Protokoll der zu Wien am 2. Junius 1856 unter dem Ah. Vorsitze Sr. k. k. apost. Majestät abgehaltenen Ministerkonferenz.

I. Gnadenakt bezüglich des konfiszierten Vermögens verurteilter Revolutionäre aus Ungarn und seinen ehemaligen Nebenländern

Se. Majestät der Kaiser geruhten als den Gegenstand der heutigen Beratung zu bezeichnen: die Frage über die Behandlung des konfiszierten Vermögens verurteilter Hochverräter aus Ungarn und seinen ehemaligen Nebenländern.

Es stelle sich nämlich vom politischen, administrativen und finanziellen Standpunkte aus als zweckmäßig dar, die ungemein zahlreichen Konfiskationen von ganz kleinen oder auch größeren, aber sehr verschuldeten und dem Konkurs entgegengehenden Vermögenschaften nicht völlig durchzuführen, sondern den diesfälligen, ungemein verwickelten, zahllose Interessen Unschuldiger verletzenden und einen großenteils unproduktiven Aufwand von Zeit, Mühe und Geld verursachenden Verhandlungen durch einen, nur wenige Ausnahmen statuierenden, Gnadenakt ein Ende zu machen, welcher vielleicht an das bevorstehende Ereignis der Entbindung Ihrer Majestät der Kaiserin geknüpft werden könnte. aNachdem bei dieser Maßregel nicht das fiskalische Interesse als Richtschnur zu dienen hat, wären die Ausnahmen nura auf die am schwersten gravierten Individuen zu beschränken; da jedoch mehrere derselben zu den Reichsten des Landes gehörten, so würden noch immer der Konfiskation sehr bedeutende Besitztümer vorbehalten, aus denen ein Fonds zu Landeszwecken (Ablösung der Pester Kettenbrücke) gebildet werden könnte.
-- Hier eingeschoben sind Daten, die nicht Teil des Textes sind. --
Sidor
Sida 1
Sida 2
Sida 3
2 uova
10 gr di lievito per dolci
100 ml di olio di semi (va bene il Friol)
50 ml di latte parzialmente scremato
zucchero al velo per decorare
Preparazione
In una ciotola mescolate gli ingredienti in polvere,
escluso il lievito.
Der Finanzminister referierte hierauf in Kürze über die bisherigen finanziellen Resultate der Konfiskation, von welcher Maßregel sehr viele Privatvermögen aller Art, mit Aktiven im Wert von mehreren Millionen bis zu 20 fl. herab getroffen wurden.

In Ungarn seien Aktiva im Gesamtbetrage von 14 Millionen fl. der Konfiskation verfallen. Darauf seien jedoch 7 Millionen [fl.] Passiva angemeldet, worunter etwa 3 Millionen bereits liquidiert und der Rest streitig oder noch in Verhandlung [sind]. Auf Rechnung des reinen Aktivums von ungefähr 6,800.000 fl. seien bereits 1,300.000 fl. an verschiedenen Entschädigungen angewiesen worden. Der größte Teil des Aktivrestes rühre von dem Vermögen der Grafen Ludwig und Kasimir Batthyány, Teleki, Baron Jeszenák, Paul Almásy, Kiss v. Ellemér und Pulszky her, welche insgesamt zu den am schwersten gravierten Hochverrätern gehören. Von der überwiegenden Mehrheit aller anderen Konfiskationen sei wenig oder gar kein finanzieller Erfolg zu erwarten.

In Siebenbürgen betrage das Aktivum der konfiszierten Güter 575.000 fl., worauf 65.000 fl. Passiven haften. Mit Ausnahme der konfiszierten Güter der schwer gravierten || S. 59 PDF || Grafen Haller und Karacsay handelt es sich dort meist nur um unbedeutende Vermögenschaften, bei welchen wenig oder gar kein Aktivrest zu erwarten steht. Bei diesem Verhältnisse würde selbst ein auf wenig Ausnahmen beschränkter Ah. Gnadenakt die reinen Aktiven in Ungarn und Siebenbürgen nicht bedeutend schmälern und doch den Gerichts- und den finanziellen Administrativbehörden eine dringend benötigte Erleichterung ihrer Geschäftslast zuführen.

Der Finanzminister, welcher diesen Gegenstand bereits mit den Ministern des Inneren und der Justiz vorläufig besprochen hat, glaubte sich daher von Sr. Majestät die Ah. Ermächtigung erbitten zu sollen, daß er mit diesen Ministern und dem Chef der Obersten Polizeibehörde über die Modalitäten dieses Ah. Gnadenaktes und insbesondere über die dabei festzustellenden Kategorien und Ausnahmen in förmliche Beratung treten und die diesfälligen au. Anträge Allerhöchstenortes unterbreiten dürfe.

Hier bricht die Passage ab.